## Task description
What lines in the following entries hold the word "kami"? Copy each one.

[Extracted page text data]
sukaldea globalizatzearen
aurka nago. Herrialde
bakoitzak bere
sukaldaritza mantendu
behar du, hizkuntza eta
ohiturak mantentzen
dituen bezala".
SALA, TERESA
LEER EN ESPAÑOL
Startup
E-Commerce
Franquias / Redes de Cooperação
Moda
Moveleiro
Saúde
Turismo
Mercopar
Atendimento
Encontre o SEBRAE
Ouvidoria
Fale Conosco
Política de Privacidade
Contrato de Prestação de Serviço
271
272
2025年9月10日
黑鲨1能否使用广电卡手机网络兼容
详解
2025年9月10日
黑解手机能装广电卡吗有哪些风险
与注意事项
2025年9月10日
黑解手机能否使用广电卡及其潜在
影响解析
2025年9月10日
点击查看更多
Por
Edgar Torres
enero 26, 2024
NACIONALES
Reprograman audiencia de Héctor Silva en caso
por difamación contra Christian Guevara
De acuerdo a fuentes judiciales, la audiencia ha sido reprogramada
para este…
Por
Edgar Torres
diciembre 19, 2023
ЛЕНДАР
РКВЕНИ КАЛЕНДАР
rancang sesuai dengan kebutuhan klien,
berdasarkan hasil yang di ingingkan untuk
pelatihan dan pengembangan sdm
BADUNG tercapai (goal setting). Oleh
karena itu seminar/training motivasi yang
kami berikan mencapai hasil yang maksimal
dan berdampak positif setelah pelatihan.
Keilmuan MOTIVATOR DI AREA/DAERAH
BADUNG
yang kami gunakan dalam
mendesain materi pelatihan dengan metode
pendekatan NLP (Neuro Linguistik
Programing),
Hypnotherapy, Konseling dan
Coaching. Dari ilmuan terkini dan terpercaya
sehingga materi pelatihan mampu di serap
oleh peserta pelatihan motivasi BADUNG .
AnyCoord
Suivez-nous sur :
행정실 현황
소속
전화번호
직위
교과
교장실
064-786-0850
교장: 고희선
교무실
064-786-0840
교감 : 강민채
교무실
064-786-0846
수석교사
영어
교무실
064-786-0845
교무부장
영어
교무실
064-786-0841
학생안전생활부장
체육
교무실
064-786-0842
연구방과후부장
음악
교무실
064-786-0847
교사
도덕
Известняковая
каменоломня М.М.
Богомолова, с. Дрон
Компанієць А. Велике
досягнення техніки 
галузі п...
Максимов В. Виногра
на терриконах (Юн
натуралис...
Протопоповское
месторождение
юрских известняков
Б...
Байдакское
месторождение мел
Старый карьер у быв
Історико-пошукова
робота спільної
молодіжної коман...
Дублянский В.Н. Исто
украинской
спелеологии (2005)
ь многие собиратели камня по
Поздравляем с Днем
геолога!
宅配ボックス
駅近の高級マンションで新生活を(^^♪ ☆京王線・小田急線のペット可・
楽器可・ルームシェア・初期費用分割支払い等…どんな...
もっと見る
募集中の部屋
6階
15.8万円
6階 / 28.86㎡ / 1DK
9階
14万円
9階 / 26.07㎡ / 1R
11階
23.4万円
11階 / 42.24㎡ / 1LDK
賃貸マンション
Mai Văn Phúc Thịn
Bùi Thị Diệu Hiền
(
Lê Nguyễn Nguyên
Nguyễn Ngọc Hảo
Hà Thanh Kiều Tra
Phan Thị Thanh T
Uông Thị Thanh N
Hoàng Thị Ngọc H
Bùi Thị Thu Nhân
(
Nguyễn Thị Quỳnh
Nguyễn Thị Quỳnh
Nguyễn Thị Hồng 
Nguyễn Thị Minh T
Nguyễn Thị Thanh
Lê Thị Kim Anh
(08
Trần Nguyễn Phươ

## Answer for the task
kami berikan mencapai hasil yang maksimal
yang kami gunakan dalam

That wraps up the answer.